Customer Value in the Freemium Model

Jim answers questions from fellow Drillers
(More questions with answers here, Work Overview here, Index of concepts here)


Q: You kindly clarified a few issues when I was reading Drilling Down earlier this year – so I hope you don’t mind the direct email.

A: Yes, I remember!

I am working for www.XYZ.com, a social networking / virtual world site based abroad but visitors are 85% US.

Our growth up to now has been mainly viral and in the summer we hit 1.2M UVs operating on the Freemium model with only 5% of our registered users converting to paying customers and a significant portion of our revenue coming from ads.  On average our customers are active on the site for something like 4 months making their first purchase around day 28. 

But to take us to the next stage we are embarking on some marketing for the first time using AdWords and various revenue share campaigns, and of course to do this sensibly we need to arrive at a reasonable estimate of LTV.

A: Makes sense!

Q: To calculate an adjusted LTV I removed all customers with a lifetime of less than 4 months but this gives a low estimate as this calculation ignores the bumper summer months and the extra paid for features put in place earlier this year.  Calculating LTV using ARPU and monthly churn (not sure how to calculate this in our environment) gives another different estimate.  Is there any help or advice you could perhaps give us?  If not in the US then perhaps you could recommend somebody abroad – can’t find anything in the literature relevant for start-up like us.

A:  It sounds to me like you’re trying to make this too complicated, at least for the place you are at this time.  Monthly churn and the “28 day” threshold are nice to know on a tactical level, but LTV is more of a Strategic idea that does not necessarily benefit from analysis at that level.  And you may not really want LTV, but a derivative that might be more helpful.

Let’s say the average user sticks around 4 months.  Say also that you generate revenues of $1 million over that period, and 1,000,000 users had some level of activity.  So your revs per active user are $1.  In terms of generating net revenue, you want to acquire users for less than $1.

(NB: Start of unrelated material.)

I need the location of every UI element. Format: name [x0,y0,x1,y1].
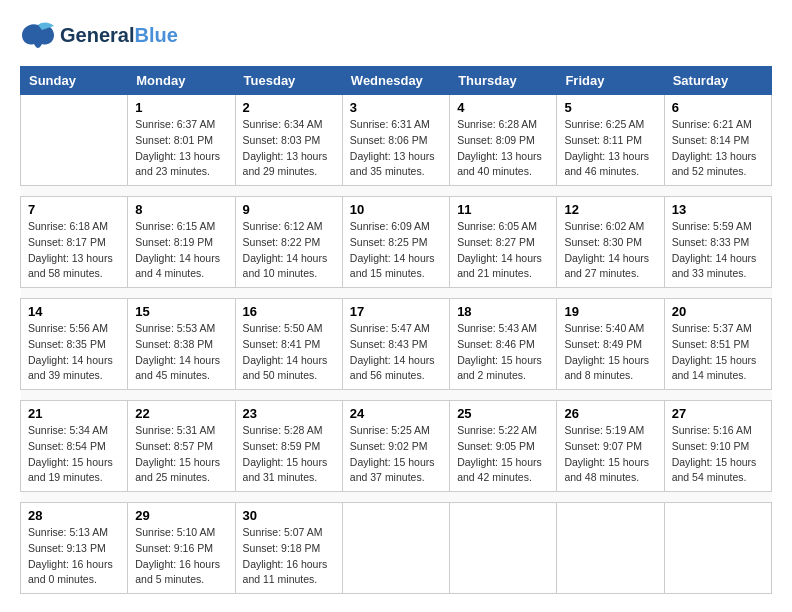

Now, we know that number is topline, and obviously there are expenses.  Companies like yours do not have very straightforward financial models because of the large amount of R & D that may be capitalized rather than expensed.  So you need to go to someone in Finance and determine what the right number is to use for looking at ROI.  Ask them, what percent of our revenues are left over to pay bills?  Or, what number would you like to see increased through a Marketing program?

Is it cash flow? Earnings before Interest, Taxes, Depreciation, Amortization?  Gross Margin?  Some other?  Then, what percent of sales does this number generally run at?

Let’s say it’s 40%.  In other words, 40% of revenues is actually available to pay bills and so forth.  So in the example above, .4 x $1 = 40 cents, which is the max you can pay to acquire a user, and anything less than that generates money to pay bills.

This method of course looks at all revenues. Not sure why you would want to look at it any differently, since even users that don’t “purchase” still generate ad revenues.

But let’s say you want to be more specific, you care only about buyers and only want to run campaigns that generate buyers.  In other words, the advertising revenue is “nice to have” but you want to build out the paid marketing model based on the acquisition of visitors likely to purchase?  You can run the same model above, but only look at the known the buyer group.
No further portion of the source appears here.